I would install Embedded Vista in all guns, which has a very strict safety algorithm built into its core. You lift the gun, and it says:

Are you sure you want to lift a loaded gun? If Yes, press the 3rd button under the barrel to continue.

You do that, and take aim; it says:

Are you sure you are aiming at the correct target?
If Yes, press the blue button to continue.

You manage to do that, and press the trigger, you hear a voice:

Do you really want to shoot?

  If Yes, turn the gun around and aim at your head. And like all faithful, intelligent Vista users, the idiot blows his brains out. Very safe and foolproof design. And besides, you have to sign the EULA when you purchase it as well..
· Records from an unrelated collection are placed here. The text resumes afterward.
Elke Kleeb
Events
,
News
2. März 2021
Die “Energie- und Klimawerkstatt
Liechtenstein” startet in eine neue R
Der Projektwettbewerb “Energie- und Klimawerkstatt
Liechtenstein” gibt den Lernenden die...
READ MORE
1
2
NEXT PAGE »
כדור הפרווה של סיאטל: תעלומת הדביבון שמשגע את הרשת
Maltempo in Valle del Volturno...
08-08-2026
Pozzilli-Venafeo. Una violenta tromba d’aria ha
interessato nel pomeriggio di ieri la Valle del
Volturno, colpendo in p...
what the hell is going on here? (4, Funny)

sribe (304414) | about 2 years ago | (#42347683)

The editor, timothy, corrected the egregious errors in the submission while letting the parts worthy of commentary and debate stand. He did what an editor is supposed to do! Maybe 12/22 will be the end of the world after all, and this is one of the first signs of the imminent apocalypse!
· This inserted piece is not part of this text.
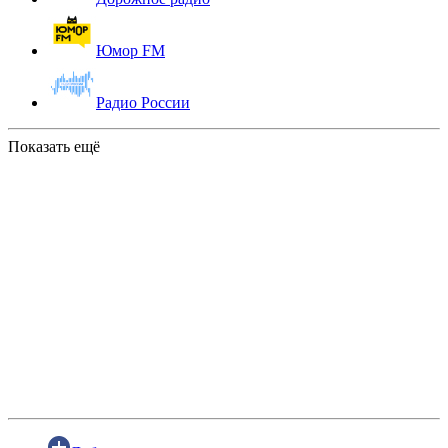
Юмор FM
Радио России
Показать ещё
Technolgy trumping human frailty (1)

KenP40 (2759733) | about 2 years ago | (#42347691)

What a grand idea. If we did that with hammer's to limit their misuses, we could really cut down the blunt force trauma deaths too.
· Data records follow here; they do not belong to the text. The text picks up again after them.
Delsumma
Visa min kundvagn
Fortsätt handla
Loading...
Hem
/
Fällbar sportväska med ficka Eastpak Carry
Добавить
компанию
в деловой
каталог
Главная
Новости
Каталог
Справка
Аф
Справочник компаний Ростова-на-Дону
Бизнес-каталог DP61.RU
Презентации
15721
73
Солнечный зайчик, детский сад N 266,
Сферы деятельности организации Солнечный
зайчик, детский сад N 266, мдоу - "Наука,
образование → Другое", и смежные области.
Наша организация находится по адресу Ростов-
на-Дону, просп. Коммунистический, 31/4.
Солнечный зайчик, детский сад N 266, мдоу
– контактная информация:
In Oregon a Conceal Carry Stopped the Mass Shooter (0)

Anonymous Coward | about 2 years ago | (#42347693)

The shooter saw he was going to be shot by a civilian shopper and he popped his own skull. The civilian was holding his fire until he had a clear safe shot. http://www.kgw.com/news/Clackamas-man-armed-confronts-mall-shooter-183593571.html [kgw.com]
What if the CCW person had been hit and his friend couldn't operate his friends handgun thanks to a magic grip lock, what if it had required shooting the mental case.
Lets safe the nutters first, socialize your mental health so not only the rich and union members can access it. If you are worried about that being socialist burn your libaries and public schools first.
Here in Israel my kids teacher packs a glock, it is ilegal for them to go on a class trip without two fireams being loaned by police to trained teachers or guards. There is an armed guard at every school and preschool as well as most shops and malls. OTOH getting a gun permit is difficult to impossible unless you have a reason and then for one pistol and 50 bullets. The rifles you see are all army owned and required for all off duty draft age soldiers or rarely loaned to reserve police or anti-terrorist team members similar to volunteer firefighters.